Create a Serverless App on AWS using TypeScript — Part 2

Published in

Level Up Coding

8 min readFeb 7, 2021

Photo by Philipp Katzenberger on Unsplash

Continuing on from where we stopped in the first part of how to create a simple serverless application, we will be focusing on how we implement authorization in API Gateway and ensure only authenticated requests can access our Lambda functions. To learn more about authorization mechanisms and established practices, see Controlling and Managing Access to a REST API in API Gateway. For this application, I have chosen to use a Lambda authorizer to control access to our Lambda functions created in the previous part of this article.

API Gateway Lambda Authorizers

API Gateway Lambda Authorizers are Lambda functions which are called by APIGateway to control access to our functions. With a Lambda authorizer, we can allow a request to continue to our API or reject the request as unauthorised. This means that we can control who can access our APIs.

One of the advantages of using a Lambda authorizer is then we can centralize our authentication logic in a single function instead of packaging in each individual function. This means that we are able to easily update and deploy our single auth function without needing to redeploy each function that uses authentication. Another advantage with using Lambda authorizers is that we are able to cache responses with auth logic that make remote calls. Making such remote calls can add unnecessary latency with every function running a check. Lambda authorizers also allow us to integrate third-party identity providers to control access to resources in API Gateway without having to configure services such as Amazon Cognito. It also gives us a flexibility in customising our authorization logic.

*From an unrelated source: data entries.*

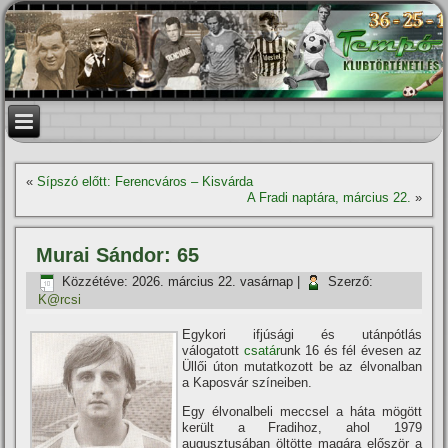
«
Sípszó előtt: Ferencváros – Kisvárda
A Fradi naptára, március 22.
»
Murai Sándor: 65
Közzétéve:
2026. március 22. vasárnap
|
Szerző:
K@rcsi
Egykori ifjúsági és utánpótlás
válogatott
csatár
unk 16 és fél évesen az
Üllői úton mutatkozott be az élvonalban
a Kaposvár szí­neiben.
Egy élvonalbeli meccsel a háta mögött
került a Fradihoz, ahol 1979
augusztusában öltötte magára először a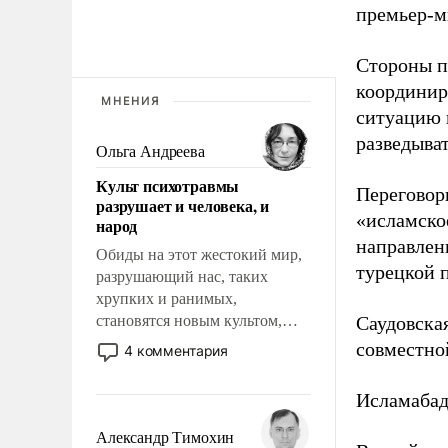
премьер-м
Стороны п
координир
МНЕНИЯ
ситуацию 
разведыва
Ольга Андреева
Культ психотравмы
Переговор
разрушает и человека, и
«исламско
народ
направлен
Обиды на этот жестокий мир,
турецкой 
разрушающий нас, таких
хрупких и ранимых,
становятся новым культом,
Саудовска
постепенно вытесняя и
совместно
4 комментария
отменяя традиционное
требование к человеку – быть
Исламаба
мужественным и твердым под
ударами судьбы, брать на себя
Александр Тимохин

However, there are a few downsides with using Lambda authorizers which includes the added latency in API Gateway calls. AWS Lambda has a cold start problem and using a Lambda authorizer means we may have to pay the penalty twice — in our authorizer function and our core function. Also, without caching strategies we will have to deal with the additional network hop in our request flow. Another downside with using Lambda authorizers is that every endpoint which uses the authorizer must include the authorization information. This can prove to be inflexible for certain situations.

Implementation

In terms of access control and securing our infrastructure, we’ll be implementing an architecture that looks like the following:

Simply put, when a user makes a HTTP request to our API Gateway endpoint, the request must include the access token in the HTTP Authorization header. This is forwarded to the Lambda Authorizer function, which authenticates the token with the third-party identity provider. It then executes the authorization logic and returns an identity management policy to API Gateway. API Gateway uses this policy to evaluate if the user is allowed to invoke the API requested and either allows or denies the request. If allowed, API Gateway forwards the request to the Lambda function. You can find out more about how to use AWS Lambda authorizers with third party identity providers to secure API Gateway REST APIs.

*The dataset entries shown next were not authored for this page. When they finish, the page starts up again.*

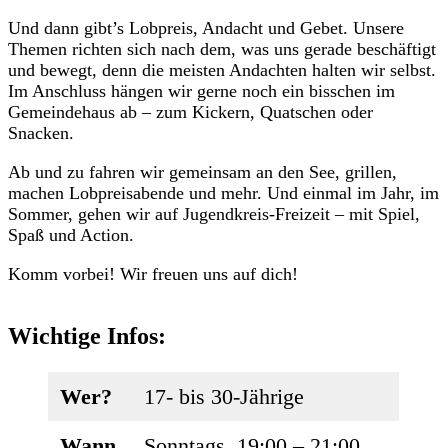
Und dann gibt’s Lobpreis, Andacht und Gebet. Unsere
Themen richten sich nach dem, was uns gerade beschäftigt
und bewegt, denn die meisten Andachten halten wir selbst.
Im Anschluss hängen wir gerne noch ein bisschen im
Gemeindehaus ab – zum Kickern, Quatschen oder
Snacken.
Ab und zu fahren wir gemeinsam an den See, grillen,
machen Lobpreisabende und mehr. Und einmal im Jahr, im
Sommer, gehen wir auf Jugendkreis-Freizeit – mit Spiel,
Spaß und Action.
Komm vorbei! Wir freuen uns auf dich!
Wichtige Infos:
Wer?
17- bis 30-Jährige
Wann
Sonntags, 19:00 – 21:00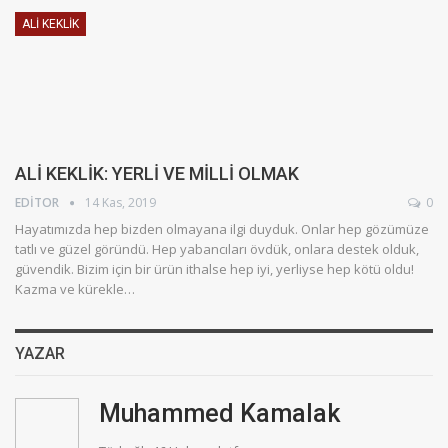
ALI KEKLIK
ALİ KEKLİK: YERLİ VE MİLLİ OLMAK
EDITOR
14 Kas, 2019
0
Hayatımızda hep bizden olmayana ilgi duyduk. Onlar hep gözümüze
tatlı ve güzel göründü. Hep yabancıları övdük, onlara destek olduk,
güvendik. Bizim için bir ürün ithalse hep iyi, yerliyse hep kötü oldu!
Kazma ve kürekle…
YAZAR
Muhammed Kamalak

Now for our application, we need to create a token-based Lambda authorizer using the third-party identity provider Auth0.

Sign up to Auth0 for free and on the Dashboard, click on APIs on the left sidebar menu and then the CREATE API button on the dashboard to setup the api for a new project.

Next, we need to enter a Name and Identifier for our API

Click on the CREATE button to create a new API.

Next, in the API Quick Start tab, scroll down and make a note of the jwksUri

And also the issuer and audience values

We need to also get the Client ID and Client Secret from our API page:

Next, we need to add these values as environmental variables in our project. Modify the .env file and add the following:

// .envJWKS_URI="<JWKS-VA>"
AUDIENCE="<AUDIENCE-VALUE>"
TOKEN_ISSUER="<ISSUER-VALUE>"
AUTH0_CLIENT_ID="<CLIENT-ID>"
AUTH0_CLIENT_SECRET="<CLIENT-SECRET>"

Next, we need to create our authentication service. First, we install a few dependencies:

$ yarn add jsonwebtoken @types/jsonwebtoken jwks-rsa

Next, we create our auth.service.ts :

$ touch src/services/auth.service.ts

And update as follows:

The authenticate method above handles all the logic for our token authentication. First, it retrieves the token from the request using the _getToken method. This token is then decoded by jwt and then we retrieve the kid . This kid is then used to retrieve the Auth0 signing key using the _getSigningKey method. This key is verified and then we return the policy document.

We also need to create our Lambda authorizer function:

$ mkdir src/actions/auth
$ touch src/actions/auth/jwt-auth.action.ts

And update as follows:

This function calls our Auth service authenticate method. We wrap it around a try catch block so that any error is returned as an Unauthorized request.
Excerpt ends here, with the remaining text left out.